START MATERIAL FOR THIS EXERCISE

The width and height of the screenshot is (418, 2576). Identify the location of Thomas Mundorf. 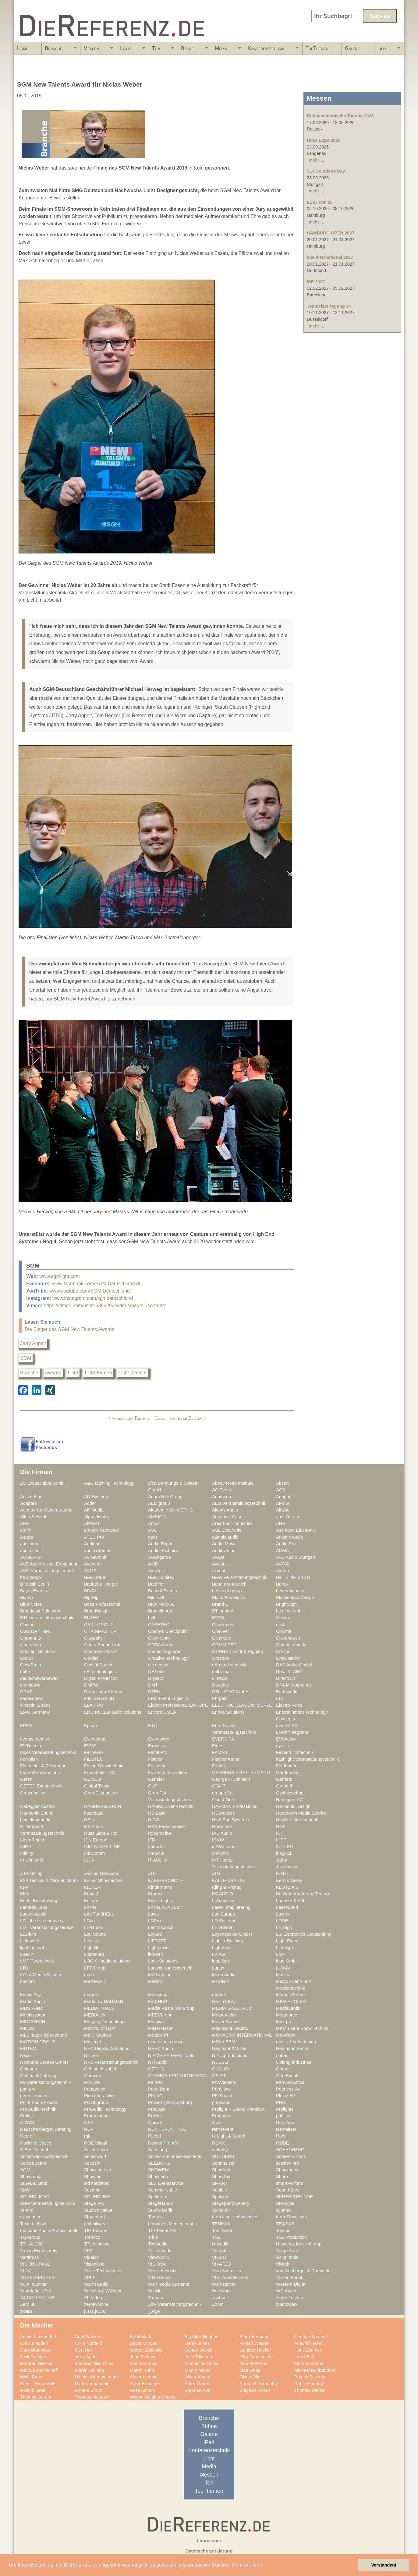
(92, 2397).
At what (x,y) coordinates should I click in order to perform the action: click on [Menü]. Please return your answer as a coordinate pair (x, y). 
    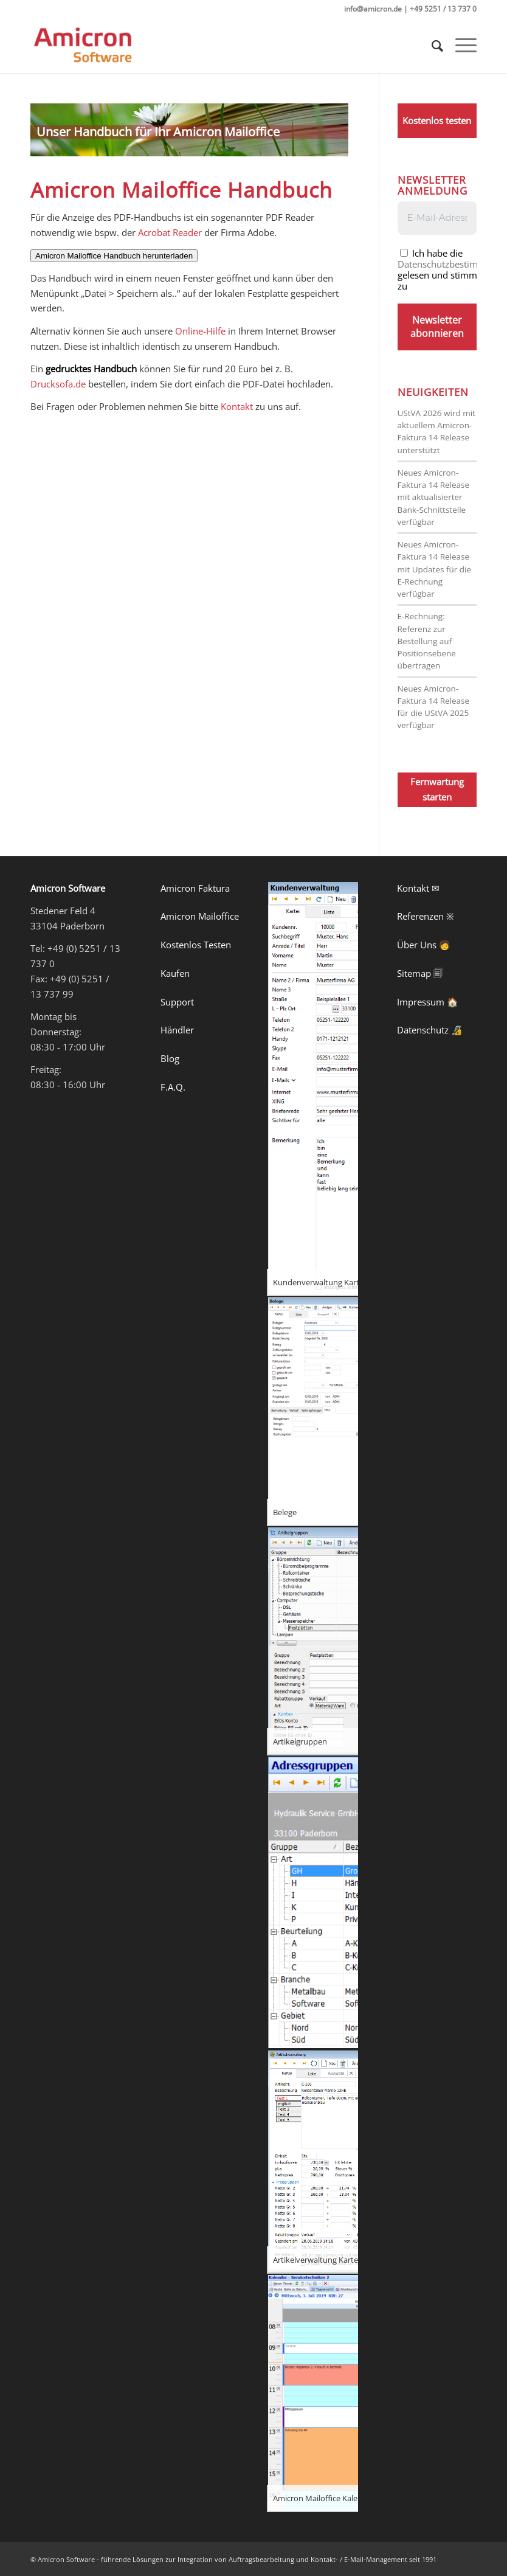
    Looking at the image, I should click on (460, 45).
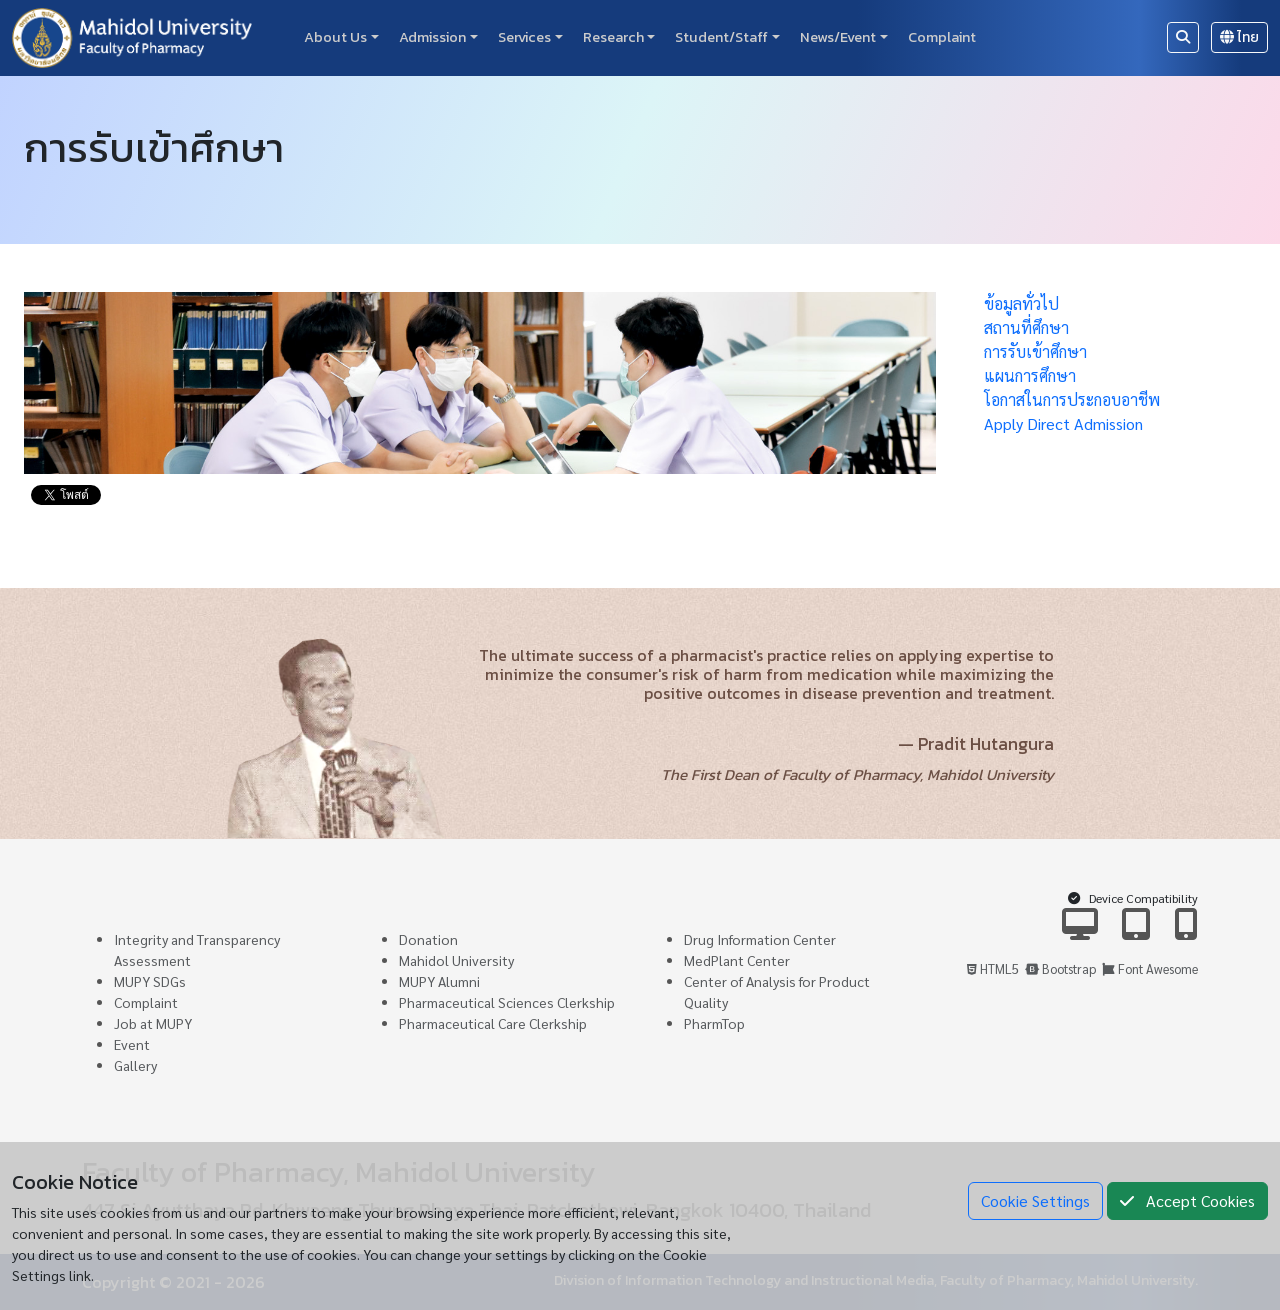 The width and height of the screenshot is (1280, 1310). I want to click on News/Event [button], so click(838, 37).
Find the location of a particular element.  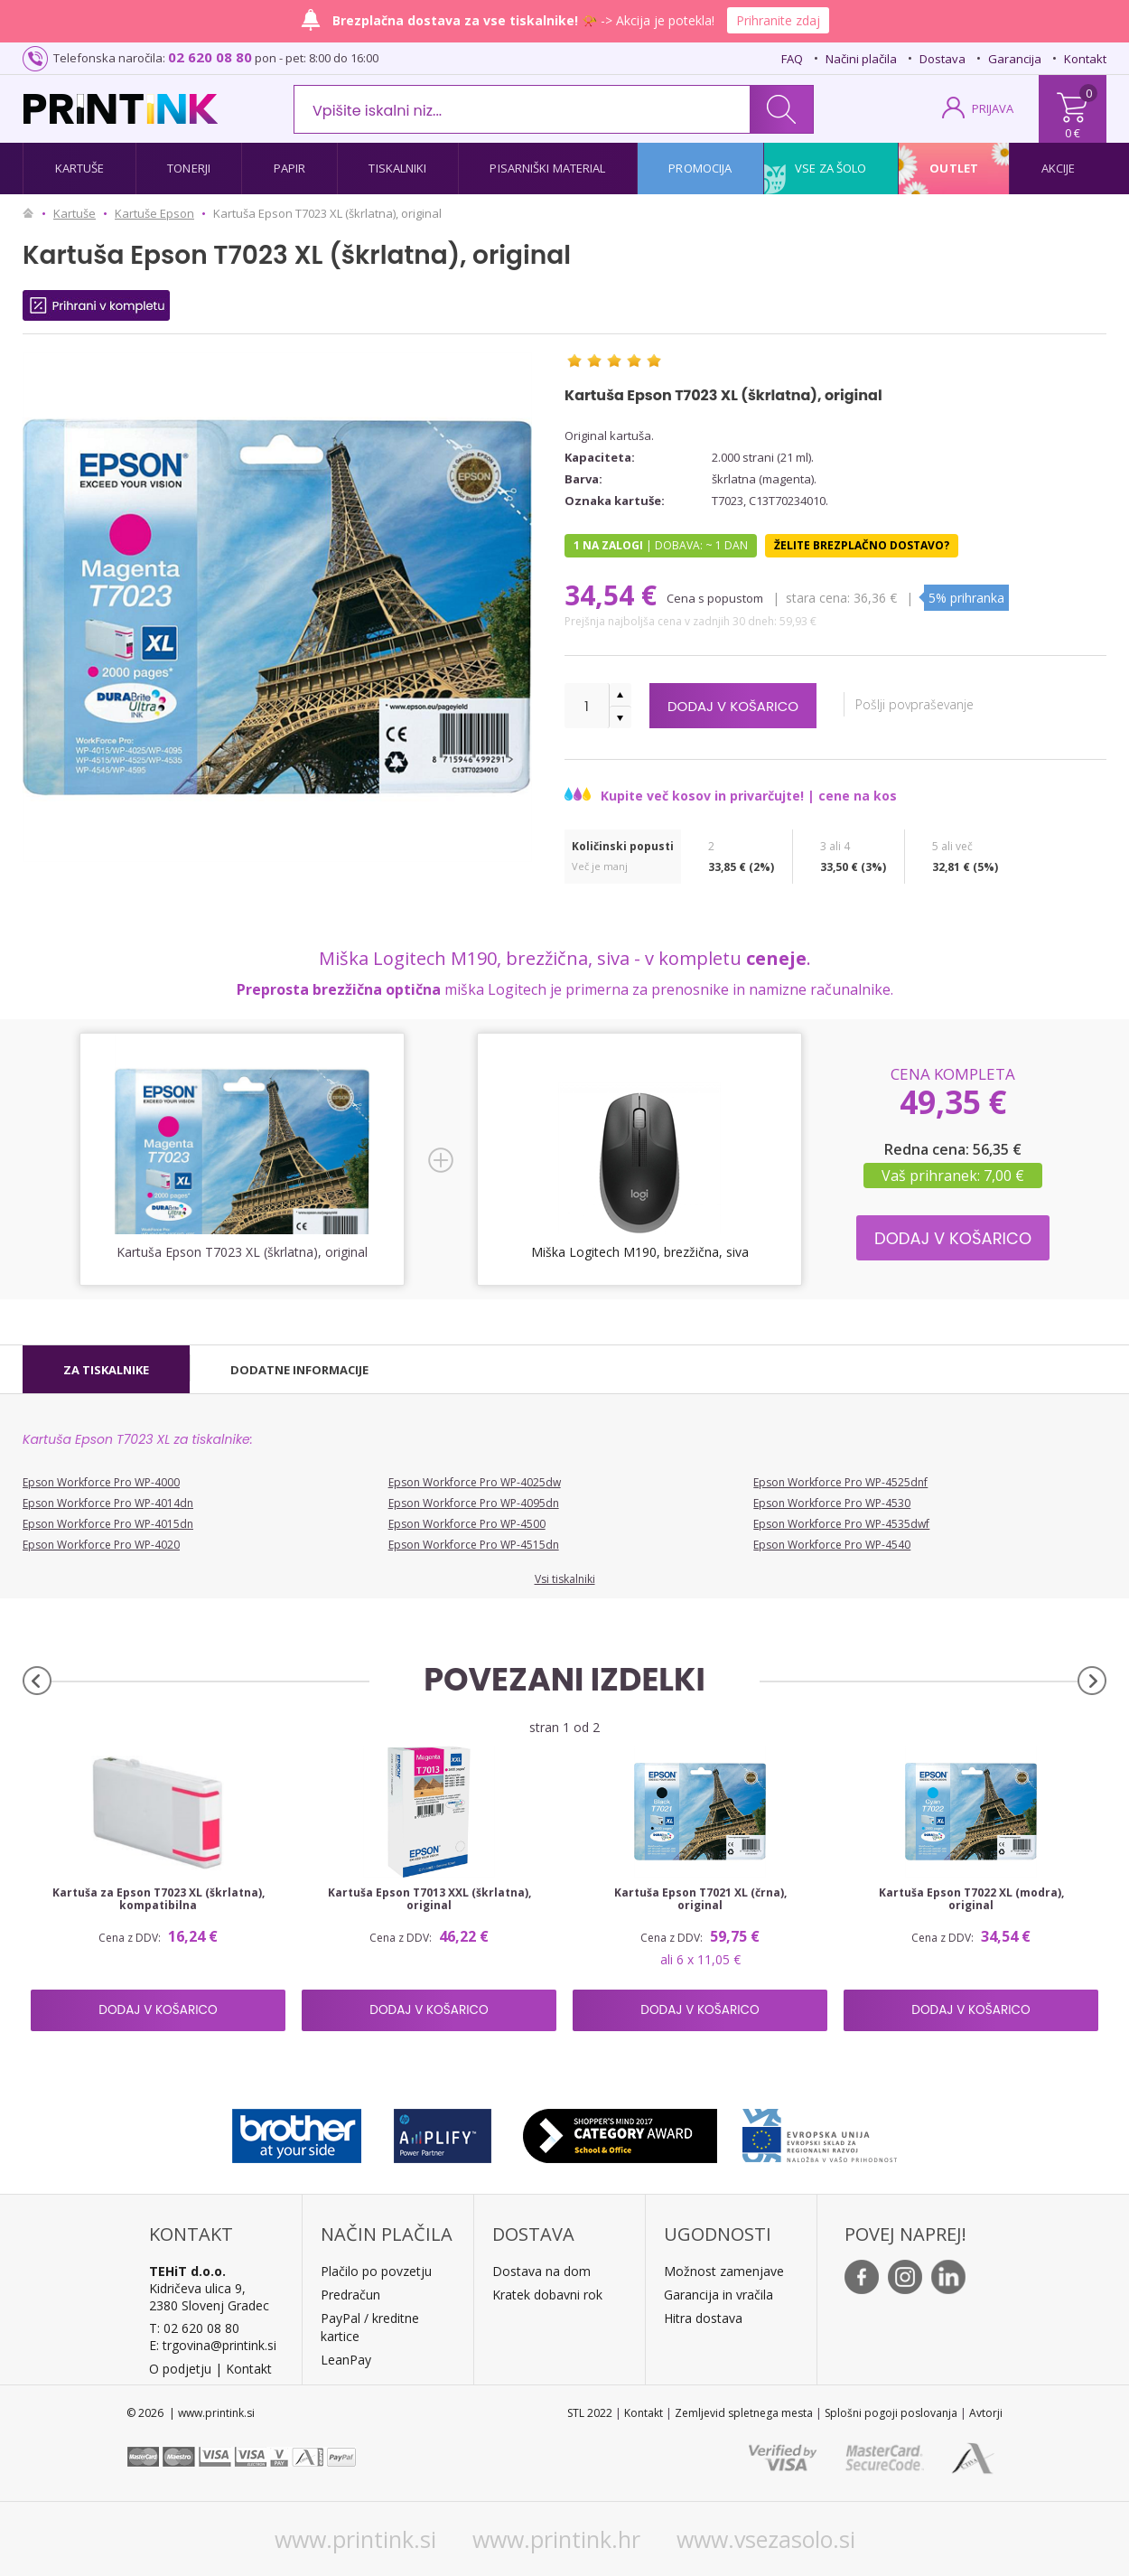

Outlet is located at coordinates (953, 168).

END MATERIAL FOR THIS EXERCISE

# PROBLEM TO SOLVE
Write everything in the records out exactly, apart from the pictures.

# PROBLEM SOLUTION
The width and height of the screenshot is (418, 2576). Identify the location of Thomas Mundorf. 
(92, 2397).
At what (x,y) coordinates should I click in order to perform the action: click on [Menü]. Please return your answer as a coordinate pair (x, y). 
    Looking at the image, I should click on (460, 45).
 The width and height of the screenshot is (1280, 1310). I want to click on News/Event [button], so click(838, 37).
Find the location of a particular element.  

Outlet is located at coordinates (953, 168).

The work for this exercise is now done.